For comparison, identical promoter, J13002 (a constitutive promoter), was added before the gene in pSB1C3 for constitutive expression of different oprF in bacteria. There are K1648048 for oprF from A. vinelandii, K1648049 for mutated oprF from A. vinelandii and K1648050 for K1172501 from Germany iGEM team.

Figure 3. Checking of recombinant plasmid using double digestion. L: DNA ladder. Lane 1-3: Recombination Template for J13002-oprF (K1648048) with double digestion cut at EcoRI and PstI sites; with single digestion at PstI site; without digestion.

Figure 4. Checking of recombinant plasmid using double digestion. L: DNA ladder.

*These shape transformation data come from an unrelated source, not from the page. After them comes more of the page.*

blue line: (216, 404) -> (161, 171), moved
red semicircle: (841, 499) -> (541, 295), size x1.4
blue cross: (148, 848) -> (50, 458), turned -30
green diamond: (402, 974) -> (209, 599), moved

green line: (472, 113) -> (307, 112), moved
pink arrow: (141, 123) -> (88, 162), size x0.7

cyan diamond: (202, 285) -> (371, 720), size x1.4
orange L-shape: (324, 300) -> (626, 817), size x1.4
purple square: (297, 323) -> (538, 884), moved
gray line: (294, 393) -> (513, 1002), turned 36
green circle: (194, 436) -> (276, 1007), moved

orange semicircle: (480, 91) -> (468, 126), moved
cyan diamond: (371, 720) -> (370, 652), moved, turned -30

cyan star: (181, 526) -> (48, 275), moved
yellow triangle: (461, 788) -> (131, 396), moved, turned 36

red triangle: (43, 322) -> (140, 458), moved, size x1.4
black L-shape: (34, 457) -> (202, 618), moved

Lane 1-2: Recombination Template for R0040-oprF* (K1648049) with double digestion cut at EcoRI and PstI sites; with single digestion at PstI site.

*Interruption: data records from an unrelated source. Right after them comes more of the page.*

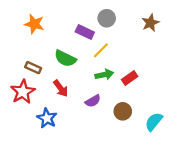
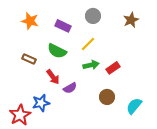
purple rectangle: (85, 32) -> (63, 26), moved
red star: (23, 92) -> (20, 115), moved
purple semicircle: (93, 101) -> (70, 88), moved
blue star: (47, 118) -> (41, 103), turned 30

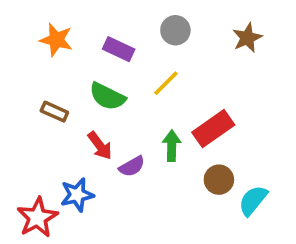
green arrow: (91, 65) -> (172, 146), moved, turned -77
red rectangle: (113, 68) -> (213, 129), size x1.5
brown circle: (107, 97) -> (219, 180), moved

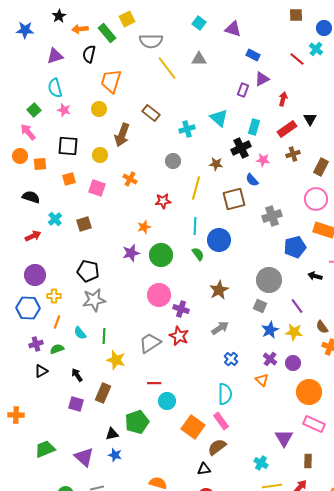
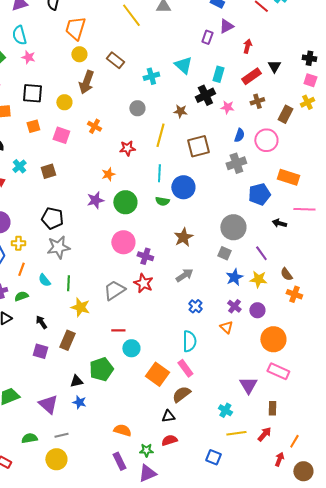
yellow circle: (99, 109) -> (79, 54), moved
blue semicircle: (252, 180) -> (239, 135), moved, turned -120
pink circle: (316, 199) -> (266, 140), moved
green semicircle: (198, 254) -> (162, 201), turned 136

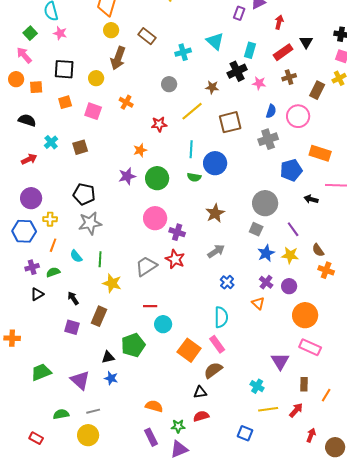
yellow line: (160, 135) -> (192, 111), turned 35
orange line: (294, 441) -> (326, 395), moved

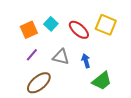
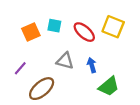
cyan square: (51, 24) -> (54, 26), turned -32
purple line: (32, 55) -> (20, 68), moved

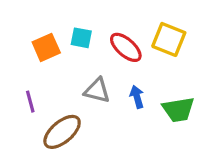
purple line: (20, 68) -> (30, 102), turned -56
green trapezoid: (109, 86) -> (178, 110), moved, turned 30

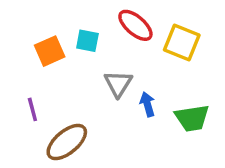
red ellipse: (126, 47) -> (135, 25), moved
gray triangle: (97, 90) -> (118, 84), moved, turned 48

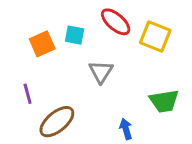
blue arrow: (147, 104) -> (126, 129), moved

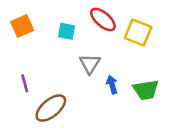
orange square: (42, 44) -> (22, 26), moved
blue arrow: (126, 129) -> (112, 85), moved

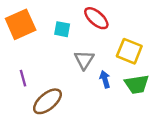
orange square: (22, 26) -> (21, 24), size x1.4
yellow square: (138, 32) -> (129, 51), moved

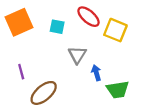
yellow square: (129, 51) -> (115, 30), moved
green trapezoid: (137, 84) -> (118, 90), moved

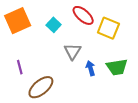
cyan square: (57, 27) -> (54, 25), turned 32
green trapezoid: (118, 90) -> (117, 67), moved

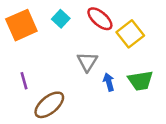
cyan square: (54, 25) -> (61, 19), moved
yellow square: (108, 28) -> (130, 34), turned 30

Experiment Set-up and Ongoing Test

In the experiment, we will use the colour change of methylene blue as an indicator to compare the efficiency between the transformed bacteria with different oprF plasmids and wild type bacteria. The desired function of the oprF porin protein for this experiment is to allow the diffusion of (reduced) electron carriers in and out of the periplasmic membrane from the outside of the cell. As the electron carrier (e.g. NAD⁺) picks up an electron in the periplasmic space (i.e. being reduced to NADH) and diffuse out of the cell through the porin protein, the electron on the NADH will transfer to methylene blue (the mediator solution outside the cell). When the methylene blue is reduced to form leucomethylene blue, it turns from blue to colourless. Hence, the rate of transmission of electron carrier is calculated by the rate of reduction of methylene blue. The experiment is planned to carry out soon. The plasmids will also be transformed into A. vinelandii for the construction of our MFC.

References

1. Sugawara, Etsuko, Keiji Nagano, and Hiroshi Nikaido. "Factors affecting the folding of Pseudomonas aeruginosa OprFporin into the one-domain open conformer." MBio 1.4 (2010): e00228-10.

2. Yong, Yang‐Chun, et al. "Enhancement of extracellular electron transfer and bioelectricity output by synthetic porin." Biotechnology and bioengineering110.2 (2013): 408-416.